If your employer is behaving poorly or violating the law, you may want to meet with an attorney to understand your rights and explore your legal options. Fortunately, you do not have to worry about your employer finding out about your meeting and retaliating against you.
Attorney-client privilege is a bedrock principle in the code of legal ethics that all attorneys must follow. With few exceptions, your attorney cannot disclose the subjects you discuss during your meeting to your employer or anyone else. Consequently, because what you tell your attorney is confidential, you are free to express your concerns without worrying about retribution.
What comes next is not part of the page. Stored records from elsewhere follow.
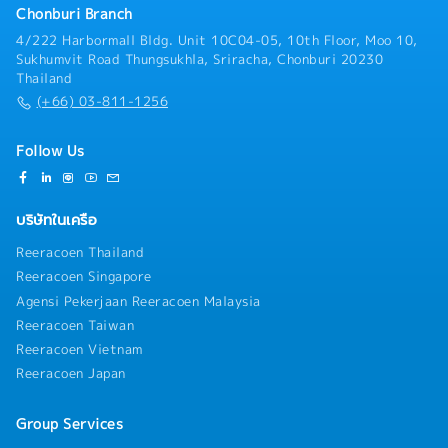
accounts.Trade Marketing Oversight in Retail•
Chonburi Branch
feeding insights back into distributor
Monitor Perfect Store standards (shelf share,
planning.Compliance and Reporting• Ensure
4/222 Harbormall Bldg. Unit 10C04-05, 10th Floor, Moo 10,
display, pricing, POSM compliance) across all areas
distributors comply with company policies, pricing
Sukhumvit Road Thungsukhla, Sriracha, Chonburi 20230
and accounts, reviewing field audit results and
structures, and contractual/trading agreements.•
Thailand
holding the Sales team accountable for closing gaps.•
Prepare regular distributor performance reports
(+66) 03-811-1256
Review in-store merchandising and planogram
(sell-in, sell-out, stock, promotion results) and
compliance at area and account level, directing the
present insights to Country Manager and Japanese
Sales team on corrective action and escalating
Follow Us
Manager.• Maintain accurate records of distributor
structural or POSM-supply gaps to the Trade
agreements, sales metrics, stock levels, and
Marketing team.• Align with the Trade Marketing
promotion outcomes.
team on in-store activation, POSM, and promotional
บริษัทในเครือ
mechanics, providing area and account input while
the Trade Marketing team leads design and
Reeracoen Thailand
execution.• Consolidate and analyze competitor
Reeracoen Singapore
pricing, activity, and promotions; recommend
Agensi Pekerjaan Reeracoen Malaysia
counter-strategies.Reporting• Monitor team and
account-level KPIs, proactively resolving out-of-
Reeracoen Taiwan
stock, pricing, or execution issues and escalating to
Reeracoen Vietnam
Sales/Trade Marketing leadership as needed.•
Reeracoen Japan
Prepare sales reports and forecasts for Country
Manager and Japanese Manager, covering all areas
and channels.
Group Services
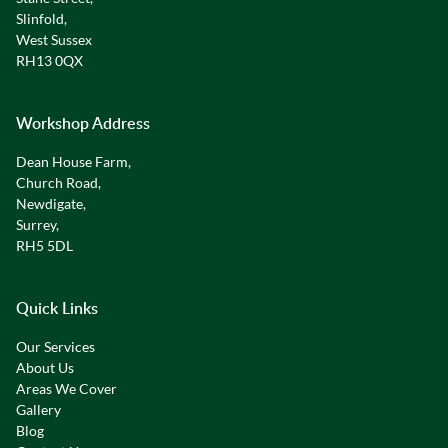
Slinfold,
West Sussex
RH13 0QX
Workshop Address
Dean House Farm,
Church Road,
Newdigate,
Surrey,
RH5 5DL
Quick Links
Our Services
About Us
Areas We Cover
Gallery
Blog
Your attorney’s discretion
Employment attorneys understand discrimination, sexual harassment, wrongful termination and other work-related issues are sensitive matters. Therefore, you can expect your lawyer not to contact your employer by phone, e-mail, written communication or any other means. If attorneys eventually need information from your employer, they will notify you and obtain your informed consent.
Your legal rights
Many federal and state employment laws protect workers from retaliation. If you are exercising your legal rights, these laws may prohibit your employer from taking any adverse employment action against you. If your employer does so, you may have an additional or separate legal claim.
Ultimately, you should not have to put up with your employer’s illegal or abusive actions. Instead of worrying about your employer finding out about your free consultation with an attorney, take the necessary steps to protect yourself and your career.